Published in final edited form as: Neuroscience. 2010 Feb 26;167(3):588–597. doi: 10.1016/j.neuroscience.2010.02.050

Figure 1.

Figure 1

Exercise effects on acquisition and retention of the radial water maze. Latency and errors by day (A,D) or by blocks of 5 trials (B,C, E, F) after 3 weeks of voluntary wheel running exercise with no delay (EX), a 1-week delay (EX/delay-1) or a 2-week delay (EX/delay-2) between exercise and cognitive training. Latency or errors by day (averaged over 2 blocks of 5 trials per day) reveals that animals with exercise exposure learn the task faster than sedentary animals (A, D).
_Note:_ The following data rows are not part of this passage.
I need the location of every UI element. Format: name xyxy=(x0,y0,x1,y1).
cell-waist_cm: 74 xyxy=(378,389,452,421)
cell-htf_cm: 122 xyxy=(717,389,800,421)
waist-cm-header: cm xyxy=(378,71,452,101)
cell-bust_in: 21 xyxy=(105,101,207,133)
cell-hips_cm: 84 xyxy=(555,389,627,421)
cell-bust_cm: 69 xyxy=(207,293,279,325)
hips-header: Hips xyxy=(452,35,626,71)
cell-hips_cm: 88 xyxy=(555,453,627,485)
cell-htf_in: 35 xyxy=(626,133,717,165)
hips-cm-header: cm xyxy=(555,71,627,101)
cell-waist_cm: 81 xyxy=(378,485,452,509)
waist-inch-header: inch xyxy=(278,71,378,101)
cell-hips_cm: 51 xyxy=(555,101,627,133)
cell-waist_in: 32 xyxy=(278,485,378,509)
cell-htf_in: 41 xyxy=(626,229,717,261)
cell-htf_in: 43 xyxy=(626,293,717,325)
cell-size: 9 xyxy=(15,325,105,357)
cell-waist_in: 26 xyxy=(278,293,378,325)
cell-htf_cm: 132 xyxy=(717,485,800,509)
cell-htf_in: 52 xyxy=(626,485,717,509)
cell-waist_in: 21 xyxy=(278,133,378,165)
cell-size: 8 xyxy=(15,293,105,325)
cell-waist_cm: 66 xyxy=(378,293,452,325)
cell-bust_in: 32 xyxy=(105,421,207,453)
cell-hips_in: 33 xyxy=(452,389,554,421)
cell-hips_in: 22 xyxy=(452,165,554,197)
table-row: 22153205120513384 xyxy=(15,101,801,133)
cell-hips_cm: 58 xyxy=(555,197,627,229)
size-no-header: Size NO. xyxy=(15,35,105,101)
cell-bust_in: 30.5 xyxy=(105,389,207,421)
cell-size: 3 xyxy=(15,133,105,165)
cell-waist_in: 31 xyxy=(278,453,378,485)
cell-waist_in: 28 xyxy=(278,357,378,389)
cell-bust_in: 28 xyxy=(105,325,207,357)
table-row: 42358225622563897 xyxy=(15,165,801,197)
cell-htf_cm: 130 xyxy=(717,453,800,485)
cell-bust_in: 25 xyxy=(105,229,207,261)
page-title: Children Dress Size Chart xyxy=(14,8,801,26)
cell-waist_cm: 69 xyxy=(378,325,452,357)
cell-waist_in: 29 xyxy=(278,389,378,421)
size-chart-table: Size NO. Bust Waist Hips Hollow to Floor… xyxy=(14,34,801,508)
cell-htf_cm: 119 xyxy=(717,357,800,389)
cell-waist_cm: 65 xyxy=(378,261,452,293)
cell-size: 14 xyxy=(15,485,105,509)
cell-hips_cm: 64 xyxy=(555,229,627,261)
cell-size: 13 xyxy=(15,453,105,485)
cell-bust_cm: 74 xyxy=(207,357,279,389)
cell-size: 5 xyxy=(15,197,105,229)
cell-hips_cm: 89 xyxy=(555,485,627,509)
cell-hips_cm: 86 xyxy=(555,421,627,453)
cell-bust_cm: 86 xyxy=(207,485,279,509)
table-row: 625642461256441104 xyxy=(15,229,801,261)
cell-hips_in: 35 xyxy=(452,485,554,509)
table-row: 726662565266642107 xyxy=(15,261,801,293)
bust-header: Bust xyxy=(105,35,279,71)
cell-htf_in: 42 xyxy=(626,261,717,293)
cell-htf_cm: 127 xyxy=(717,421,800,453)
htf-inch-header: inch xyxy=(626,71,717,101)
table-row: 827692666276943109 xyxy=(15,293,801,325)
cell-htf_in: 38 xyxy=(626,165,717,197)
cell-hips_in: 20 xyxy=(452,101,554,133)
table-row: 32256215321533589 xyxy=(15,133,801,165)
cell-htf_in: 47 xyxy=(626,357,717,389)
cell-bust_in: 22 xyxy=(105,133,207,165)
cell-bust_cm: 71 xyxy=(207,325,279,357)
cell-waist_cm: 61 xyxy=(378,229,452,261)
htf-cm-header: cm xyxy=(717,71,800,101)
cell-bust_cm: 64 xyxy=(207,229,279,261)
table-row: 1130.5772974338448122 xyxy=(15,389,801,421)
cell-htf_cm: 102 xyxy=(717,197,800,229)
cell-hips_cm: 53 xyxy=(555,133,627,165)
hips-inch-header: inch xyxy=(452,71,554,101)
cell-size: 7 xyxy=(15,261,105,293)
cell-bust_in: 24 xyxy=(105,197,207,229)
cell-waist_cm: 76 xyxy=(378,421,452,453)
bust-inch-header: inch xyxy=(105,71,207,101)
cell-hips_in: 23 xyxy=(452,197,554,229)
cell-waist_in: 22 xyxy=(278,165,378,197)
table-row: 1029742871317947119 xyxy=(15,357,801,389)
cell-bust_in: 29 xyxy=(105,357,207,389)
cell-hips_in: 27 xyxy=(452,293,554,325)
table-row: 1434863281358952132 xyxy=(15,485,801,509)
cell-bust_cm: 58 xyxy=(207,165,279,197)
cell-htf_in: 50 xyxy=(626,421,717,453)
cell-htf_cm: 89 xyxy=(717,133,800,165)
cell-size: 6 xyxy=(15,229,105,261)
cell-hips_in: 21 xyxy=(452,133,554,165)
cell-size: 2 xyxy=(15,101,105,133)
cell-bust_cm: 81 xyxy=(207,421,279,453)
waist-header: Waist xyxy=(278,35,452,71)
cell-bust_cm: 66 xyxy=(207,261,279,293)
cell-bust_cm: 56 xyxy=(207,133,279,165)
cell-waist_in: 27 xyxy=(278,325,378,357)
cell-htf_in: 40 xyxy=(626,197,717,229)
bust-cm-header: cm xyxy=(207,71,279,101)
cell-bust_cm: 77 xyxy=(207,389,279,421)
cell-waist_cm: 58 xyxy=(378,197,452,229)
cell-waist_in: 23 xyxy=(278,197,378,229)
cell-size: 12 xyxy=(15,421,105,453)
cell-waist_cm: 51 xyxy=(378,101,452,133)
Latency and errors by block of 5 trials (B,E) reveals that EX and SED groups have similar latencies to find the platform (B) while the EX group ultimately makes fewer errors on block 6 (E). Latency and errors by block of 5 trials (C, F) reveals that fastest acquisition was observed when a 1-week delay was introduced between exercise and cognitive training while after 2 weeks delay, acquisition speed was intermediate between the performance of SED and EX/Delay-1 groups. Failure to find the escape platform was more frequent in SED than EX animals in block 1 of training (G). Probe trial performance reveals that all animals learned the task, spending more time in the target arm where the platform had been located, relative to the other maze arms (H). Exercised animals showed greater preference for the target arm relative to SED animals, with strongest memory in animals with no delay between exercise and cognitive training. Percentage of time in each arm was calculated as the ratio of “time in arm” divided by “time spent in all arms”. All data are averages ± sem. (SED vs EX: δ p ≤ 0.05, δδ p ≤ 0.01. SED vs EX/Delay-1: *p ≤ 0.05, **p ≤ 0.01, ***p ≤ 0.005. SED vs EX/Delay-2: σ p ≤ 0.05. EX vs EX/Delay-1: Ψp ≤ 0.05, ΨΨp ≤ 0.01. EX/Delay-1 vs EX/Delay-2: χp ≤ 0.05. Target arm vs non-target arms: ϕϕ p ≤ 0.0001)).